Jillian Barber’s masks and sculptural animals fill the room with a steady, grounded presence. She does not romanticize the process. “I never know what they’re going to turn out like,” she tells me. “I start with a body, legs, a shape, something intuitive, and then I let them grow. All the energy goes into the head. That’s where life happens.”

Barber’s path to this gallery begins in Staffordshire, England, where she was born during World War II, and then in Westerly, Rhode Island, where she grew up as the “class artist” year after year. She studied ceramics at RISD when very few students chose the medium. “There were only eight of us in ceramics in my graduating class,” she recalls. After school, the progress was slow and practical. She identified the wholesale shows that mattered, New York and New Jersey, and built a routine: take orders for six months, fill them, then repeat. “There was a time the UPS man was at my door every day,” she says. The work ranged from hanging planters, often rimmed with lace impressions and populated by dragons, fish, or birds, to four-legged animals that began as horses and drifted toward centaurs, elephants, and other hybrids. When the forms started to topple, she made them recline. “That’s how they wanted to be,” she says, not as a slogan, but as a factual note about weight, balance, and clay.

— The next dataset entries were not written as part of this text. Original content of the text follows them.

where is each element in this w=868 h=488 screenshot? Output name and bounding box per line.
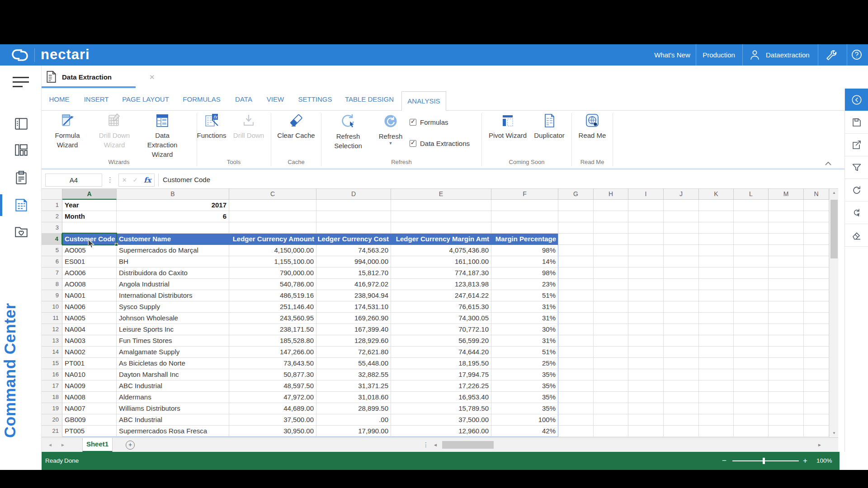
- cell-L1[interactable]: [734, 200, 769, 211]
- cell-B4[interactable]: Customer Name: [117, 234, 229, 245]
- cell-I7[interactable]: [628, 267, 664, 279]
- cell-K17[interactable]: [699, 380, 734, 392]
- cell-B11[interactable]: Johnson Wholesale: [117, 313, 229, 324]
- cell-I10[interactable]: [628, 301, 664, 313]
- cell-G12[interactable]: [558, 324, 594, 335]
- cell-C21[interactable]: 30,950.00: [229, 426, 316, 437]
- row-header-21[interactable]: 21: [42, 426, 62, 437]
- cell-H6[interactable]: [594, 256, 628, 267]
- cell-C2[interactable]: [229, 211, 316, 222]
- cell-J18[interactable]: [664, 392, 699, 403]
- cell-B12[interactable]: Leisure Sports Inc: [117, 324, 229, 335]
- row-header-7[interactable]: 7: [42, 267, 62, 279]
- cell-D16[interactable]: 32,882.55: [316, 369, 391, 380]
- cell-L6[interactable]: [734, 256, 769, 267]
- refresh-selection-button[interactable]: Refresh Selection: [323, 112, 373, 150]
- tab-formulas[interactable]: FORMULAS: [183, 89, 220, 110]
- cell-L17[interactable]: [734, 380, 769, 392]
- cell-C7[interactable]: 790,000.00: [229, 267, 316, 279]
- cell-F11[interactable]: 31%: [491, 313, 558, 324]
- cell-J2[interactable]: [664, 211, 699, 222]
- cell-B5[interactable]: Supermercados do Marçal: [117, 245, 229, 256]
- cell-K8[interactable]: [699, 279, 734, 290]
- user-menu[interactable]: Dataextraction: [766, 44, 810, 66]
- cell-J10[interactable]: [664, 301, 699, 313]
- cell-B14[interactable]: Amalgamate Supply: [117, 347, 229, 358]
- column-header-K[interactable]: K: [699, 189, 734, 200]
- name-box[interactable]: A4: [45, 174, 102, 187]
- cell-B20[interactable]: ABC Industrial: [117, 414, 229, 426]
- cell-N13[interactable]: [804, 335, 829, 347]
- cell-E1[interactable]: [391, 200, 491, 211]
- document-tab-title[interactable]: Data Extraction: [62, 66, 112, 89]
- column-header-A[interactable]: A: [62, 189, 117, 200]
- eraser-icon[interactable]: [845, 224, 868, 247]
- wrench-icon[interactable]: [826, 49, 838, 63]
- cell-N12[interactable]: [804, 324, 829, 335]
- cell-H16[interactable]: [594, 369, 628, 380]
- cell-B18[interactable]: Aldermans: [117, 392, 229, 403]
- cell-C20[interactable]: 37,500.00: [229, 414, 316, 426]
- cell-A13[interactable]: NA003: [62, 335, 117, 347]
- cell-F14[interactable]: 51%: [491, 347, 558, 358]
- cell-E18[interactable]: 16,953.40: [391, 392, 491, 403]
- cell-B15[interactable]: As Bicicletas do Norte: [117, 358, 229, 369]
- cell-G5[interactable]: [558, 245, 594, 256]
- row-header-1[interactable]: 1: [42, 200, 62, 211]
- cell-I3[interactable]: [628, 222, 664, 234]
- cell-B21[interactable]: Supermercados Rosa Fresca: [117, 426, 229, 437]
- cell-J11[interactable]: [664, 313, 699, 324]
- read-me-button[interactable]: Read Me: [572, 112, 613, 140]
- cell-A21[interactable]: PT005: [62, 426, 117, 437]
- cell-L12[interactable]: [734, 324, 769, 335]
- row-header-18[interactable]: 18: [42, 392, 62, 403]
- cell-H21[interactable]: [594, 426, 628, 437]
- cell-K3[interactable]: [699, 222, 734, 234]
- cell-L14[interactable]: [734, 347, 769, 358]
- cell-C16[interactable]: 50,877.30: [229, 369, 316, 380]
- column-header-H[interactable]: H: [594, 189, 628, 200]
- cell-D11[interactable]: 169,260.90: [316, 313, 391, 324]
- row-header-17[interactable]: 17: [42, 380, 62, 392]
- cell-K21[interactable]: [699, 426, 734, 437]
- cell-G19[interactable]: [558, 403, 594, 414]
- cell-A9[interactable]: NA001: [62, 290, 117, 301]
- cell-G20[interactable]: [558, 414, 594, 426]
- cell-I13[interactable]: [628, 335, 664, 347]
- tab-home[interactable]: HOME: [49, 89, 70, 110]
- cell-G16[interactable]: [558, 369, 594, 380]
- cell-C4[interactable]: [229, 234, 316, 245]
- cell-H18[interactable]: [594, 392, 628, 403]
- cell-K13[interactable]: [699, 335, 734, 347]
- cell-E16[interactable]: 17,994.75: [391, 369, 491, 380]
- cell-N11[interactable]: [804, 313, 829, 324]
- share-icon[interactable]: [845, 134, 868, 156]
- cell-H2[interactable]: [594, 211, 628, 222]
- tab-data[interactable]: DATA: [235, 89, 252, 110]
- cell-C13[interactable]: 185,528.80: [229, 335, 316, 347]
- cell-F19[interactable]: 35%: [491, 403, 558, 414]
- cell-K6[interactable]: [699, 256, 734, 267]
- cell-H7[interactable]: [594, 267, 628, 279]
- hscroll-right-icon[interactable]: ►: [817, 438, 822, 452]
- cell-A10[interactable]: NA006: [62, 301, 117, 313]
- cell-K2[interactable]: [699, 211, 734, 222]
- fill-handle[interactable]: [115, 243, 118, 246]
- cell-M6[interactable]: [769, 256, 804, 267]
- cell-M18[interactable]: [769, 392, 804, 403]
- horizontal-scrollbar-thumb[interactable]: [442, 441, 494, 449]
- cell-D19[interactable]: 28,899.50: [316, 403, 391, 414]
- cell-F2[interactable]: [491, 211, 558, 222]
- cell-J6[interactable]: [664, 256, 699, 267]
- column-header-F[interactable]: F: [491, 189, 558, 200]
- cell-M8[interactable]: [769, 279, 804, 290]
- cell-G13[interactable]: [558, 335, 594, 347]
- row-header-3[interactable]: 3: [42, 222, 62, 234]
- cell-F18[interactable]: 35%: [491, 392, 558, 403]
- vertical-scrollbar[interactable]: ▲ ▼: [829, 189, 838, 437]
- cell-J19[interactable]: [664, 403, 699, 414]
- cell-A19[interactable]: NA007: [62, 403, 117, 414]
- cell-M12[interactable]: [769, 324, 804, 335]
- cell-I5[interactable]: [628, 245, 664, 256]
- cell-D21[interactable]: 17,990.00: [316, 426, 391, 437]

Eventually, she left the wholesale circuit, moved into galleries and juried shows, and cut back on travel. Before that, she had done a dozen retail fairs a year, packing tubs, renting vans, and even driving into armories to unload. Today, she keeps it local, Wickford Art Festival every July (three decades running) and a handful of nearby events. The shift is less about reinvention than about pacing: the work continues, the logistics change.

Faces are the constant. As a child, she drew self-portraits; as an adult, she cast friends, poets, and strangers, turning plaster molds into clay masks. One early casting, a woman who worked above a Newport gallery, became a recurring presence. “People always wanted her face,” Barber says. She still uses the mold decades later, building new worlds around it: floral headdresses, dragon motifs, broken pottery mosaics. A single face remains stable while everything around it changes.

Her method for masks is direct. After casting, she presses clay into the mold, lets it firm, then removes and repairs the impression, altering noses, opening eyes, adjusting lips. Larger masks get a lace “headdress” framing the face. Many begin with a simple move she repeats without explanation: a rope-like ring under the chin. From there, the additions vary: pea pods, leaves, birds, or an encircling dragon. Color comes late and by feel. She keeps dozens of glaze jars on hand and chooses in the moment. Some pieces end up saturated; others are white on white, closer to bone than paint.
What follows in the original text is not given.